Headline writers in the US have a zealous love affair with the humble comma, and none more so than those at the NY Times. N’er a page on the Grey Lady’s sheets goes without shoving a comma into a headline. I presume the reasoning is for dramatic effect – similar to that of Days of our Lives, where dramatic pauses can sometimes fill an entire episode. Here’s a headline from todays NYT:
Out of the Wardrobe, Into a War Zone
Here in the unenchanted world of ordinary moviegoing, it has been about two and a half years since “The Lion, the Witch and the Wardrobe,” the first installment in Walt Disney and Walden Media’s mighty “Chronicles of Narnia” franchise. In wartime England, where…

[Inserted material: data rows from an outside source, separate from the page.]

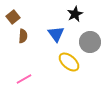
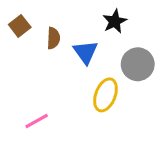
brown semicircle: (23, 36) -> (53, 38), moved
yellow ellipse: (69, 62) -> (106, 95), turned 70

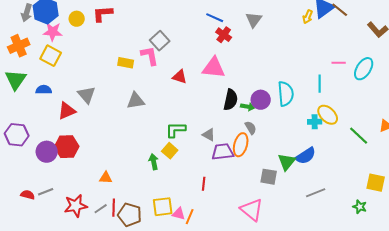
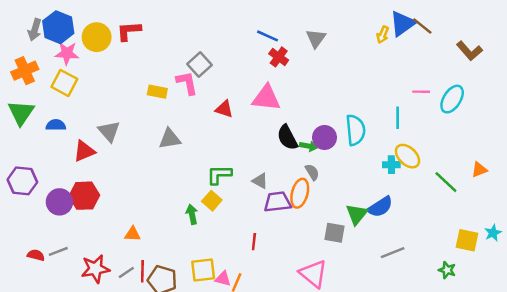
yellow circle: (77, 19) -> (97, 37), size x1.5
black semicircle: (231, 100) -> (287, 137), turned 140

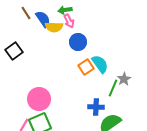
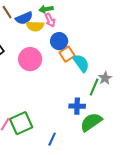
blue semicircle: (43, 19) -> (24, 18), turned 102
orange square: (86, 67) -> (67, 54), moved
pink circle: (39, 99) -> (30, 59), moved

Here in Britain, (the first country to rule the world) it’s different. When I was chief deputy sub-editor at The Economist in the eighties we cast those little ruddy tadpoles out in favour of (maximum) nine word sentences. At the Daily Mirror, where I was consultant editor for eleven years, we went one better and reduced all sentences to one word. Impossble. Not, at all. Certainly. Not
Tags: comma, cyclones, grammar, headlines, is there anymilk not gone off in the fridge, New York Times, news, views
May 16, 2008 at 7:03 pm
Just found your blog and loveee it. one thing: assume you were being ironical with the “day’s” of our lives” above. misplaced apostrophes are a sin far greater than overused commas imho, but then I subscribe to the e.e. cummings school of capitalization.
May 16, 2008 at 7:25 pm
My dear Washwords,
How could such a blemish have appeared in such a publication? That’s what I asked the sub editor before I booted him out of our London Eye capsule and into the unforgiving Thames. Thank you.